DIRECTIONS >> Pictures stay out; everything else in the records below is to be repeated exactly.

SUPPLIED MATERIAL >>
------------------------------

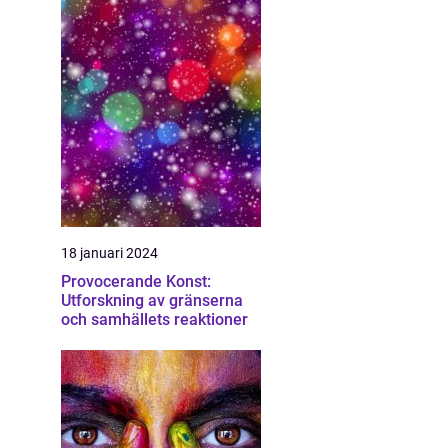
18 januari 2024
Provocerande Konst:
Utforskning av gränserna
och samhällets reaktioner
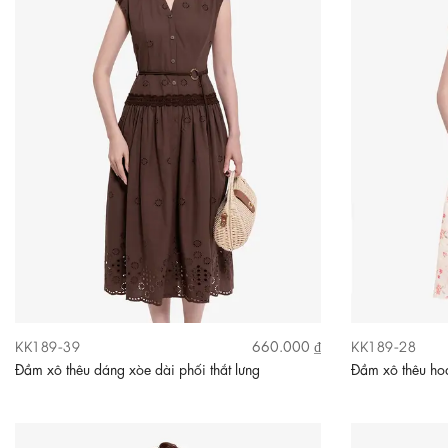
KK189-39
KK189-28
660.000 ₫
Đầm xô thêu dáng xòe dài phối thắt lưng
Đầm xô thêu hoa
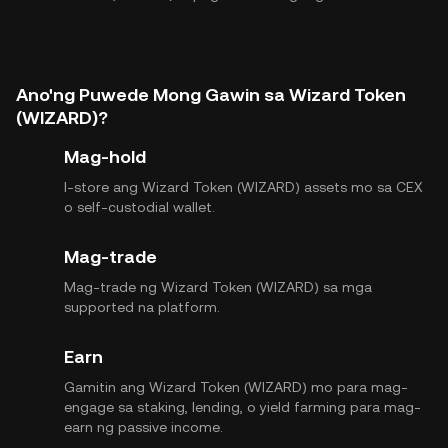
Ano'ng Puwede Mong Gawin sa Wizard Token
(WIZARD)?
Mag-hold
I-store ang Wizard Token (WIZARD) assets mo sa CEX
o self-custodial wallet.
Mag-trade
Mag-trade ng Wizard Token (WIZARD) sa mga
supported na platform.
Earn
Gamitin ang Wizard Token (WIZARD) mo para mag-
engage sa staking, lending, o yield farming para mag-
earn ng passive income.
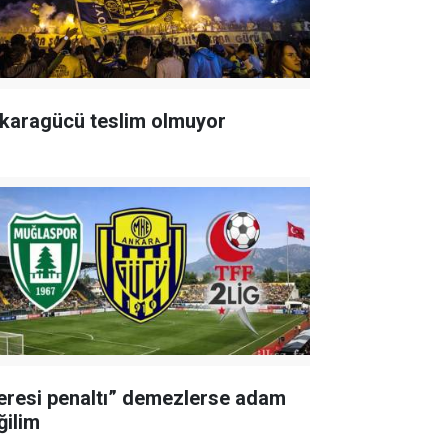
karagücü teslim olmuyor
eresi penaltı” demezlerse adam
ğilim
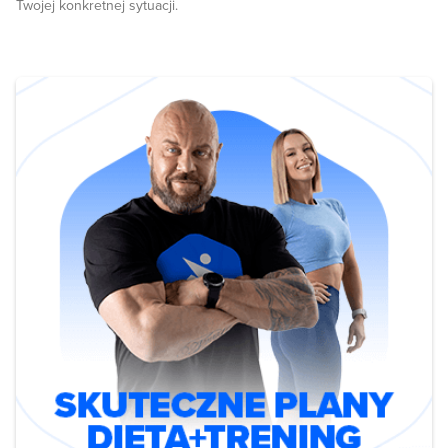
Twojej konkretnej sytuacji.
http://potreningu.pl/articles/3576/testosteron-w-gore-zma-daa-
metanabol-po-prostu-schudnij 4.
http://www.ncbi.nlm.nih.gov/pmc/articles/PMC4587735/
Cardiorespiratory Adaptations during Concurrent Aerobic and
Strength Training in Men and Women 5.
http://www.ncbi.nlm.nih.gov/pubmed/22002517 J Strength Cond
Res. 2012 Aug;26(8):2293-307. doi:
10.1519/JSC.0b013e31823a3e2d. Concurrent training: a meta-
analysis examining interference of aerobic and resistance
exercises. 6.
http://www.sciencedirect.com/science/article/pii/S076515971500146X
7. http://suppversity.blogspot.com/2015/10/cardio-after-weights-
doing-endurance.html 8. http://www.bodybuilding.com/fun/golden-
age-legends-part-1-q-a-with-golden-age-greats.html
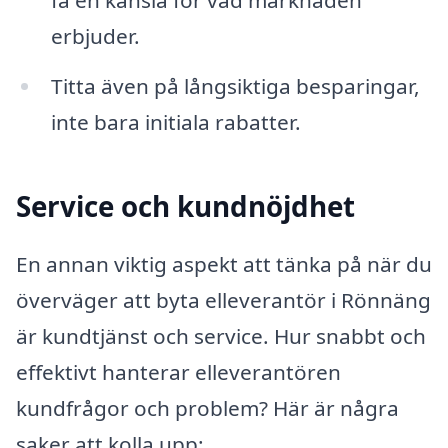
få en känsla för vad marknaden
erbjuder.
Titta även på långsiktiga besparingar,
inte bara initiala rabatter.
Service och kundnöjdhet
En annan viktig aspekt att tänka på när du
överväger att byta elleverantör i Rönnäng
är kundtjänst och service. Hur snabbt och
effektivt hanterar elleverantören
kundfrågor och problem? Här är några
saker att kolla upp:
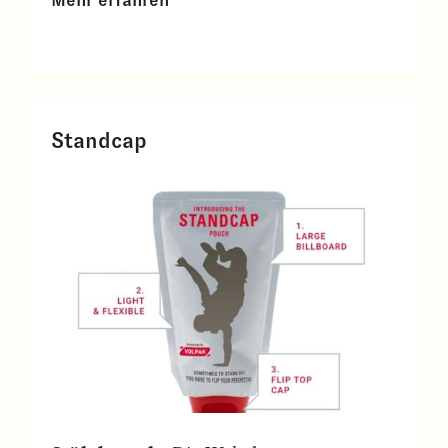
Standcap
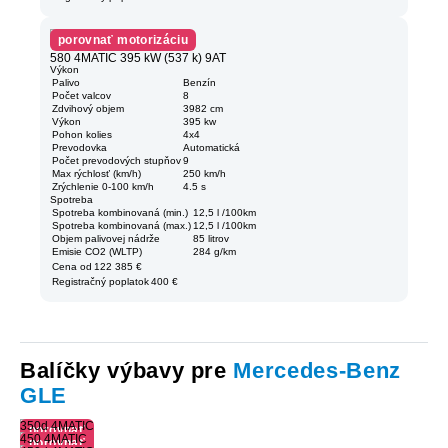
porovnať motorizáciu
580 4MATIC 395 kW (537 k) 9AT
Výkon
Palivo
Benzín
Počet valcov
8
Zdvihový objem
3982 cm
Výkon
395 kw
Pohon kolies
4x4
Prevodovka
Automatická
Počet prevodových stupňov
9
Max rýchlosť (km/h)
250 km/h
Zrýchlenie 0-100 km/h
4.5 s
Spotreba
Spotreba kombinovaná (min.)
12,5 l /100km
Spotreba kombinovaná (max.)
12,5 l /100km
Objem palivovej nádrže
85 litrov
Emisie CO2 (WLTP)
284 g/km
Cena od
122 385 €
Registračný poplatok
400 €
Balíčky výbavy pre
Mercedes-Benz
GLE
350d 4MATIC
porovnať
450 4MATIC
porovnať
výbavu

------------------------------

RESPONSE >>
18 januari 2024
Provocerande Konst:
Utforskning av gränserna
och samhällets reaktioner
KK189-39
KK189-28
660.000 ₫
Đầm xô thêu dáng xòe dài phối thắt lưng
Đầm xô thêu hoa
Ano'ng Puwede Mong Gawin sa Wizard Token
(WIZARD)?
Mag-hold
I-store ang Wizard Token (WIZARD) assets mo sa CEX
o self-custodial wallet.
Mag-trade
Mag-trade ng Wizard Token (WIZARD) sa mga
supported na platform.
Earn
Gamitin ang Wizard Token (WIZARD) mo para mag-
engage sa staking, lending, o yield farming para mag-
earn ng passive income.
karagücü teslim olmuyor
eresi penaltı” demezlerse adam
ğilim
Twojej konkretnej sytuacji.
http://potreningu.pl/articles/3576/testosteron-w-gore-zma-daa-
metanabol-po-prostu-schudnij 4.
http://www.ncbi.nlm.nih.gov/pmc/articles/PMC4587735/
Cardiorespiratory Adaptations during Concurrent Aerobic and
Strength Training in Men and Women 5.
http://www.ncbi.nlm.nih.gov/pubmed/22002517 J Strength Cond
Res. 2012 Aug;26(8):2293-307. doi:
10.1519/JSC.0b013e31823a3e2d. Concurrent training: a meta-
analysis examining interference of aerobic and resistance
exercises. 6.
http://www.sciencedirect.com/science/article/pii/S076515971500146X
7. http://suppversity.blogspot.com/2015/10/cardio-after-weights-
doing-endurance.html 8. http://www.bodybuilding.com/fun/golden-
age-legends-part-1-q-a-with-golden-age-greats.html
få en känsla för vad marknaden
erbjuder.
Titta även på långsiktiga besparingar,
inte bara initiala rabatter.
Service och kundnöjdhet
En annan viktig aspekt att tänka på när du
överväger att byta elleverantör i Rönnäng
är kundtjänst och service. Hur snabbt och
effektivt hanterar elleverantören
kundfrågor och problem? Här är några
saker att kolla upp:
Standcap
porovnať motorizáciu
580 4MATIC 395 kW (537 k) 9AT
Výkon
Palivo
Benzín
Počet valcov
8
Zdvihový objem
3982 cm
Výkon
395 kw
Pohon kolies
4x4
Prevodovka
Automatická
Počet prevodových stupňov
9
Max rýchlosť (km/h)
250 km/h
Zrýchlenie 0-100 km/h
4.5 s
Spotreba
Spotreba kombinovaná (min.)
12,5 l /100km
Spotreba kombinovaná (max.)
12,5 l /100km
Objem palivovej nádrže
85 litrov
Emisie CO2 (WLTP)
284 g/km
Cena od
122 385 €
Registračný poplatok
400 €
Balíčky výbavy pre
Mercedes-Benz
GLE
350d 4MATIC
porovnať
450 4MATIC
porovnať
výbavu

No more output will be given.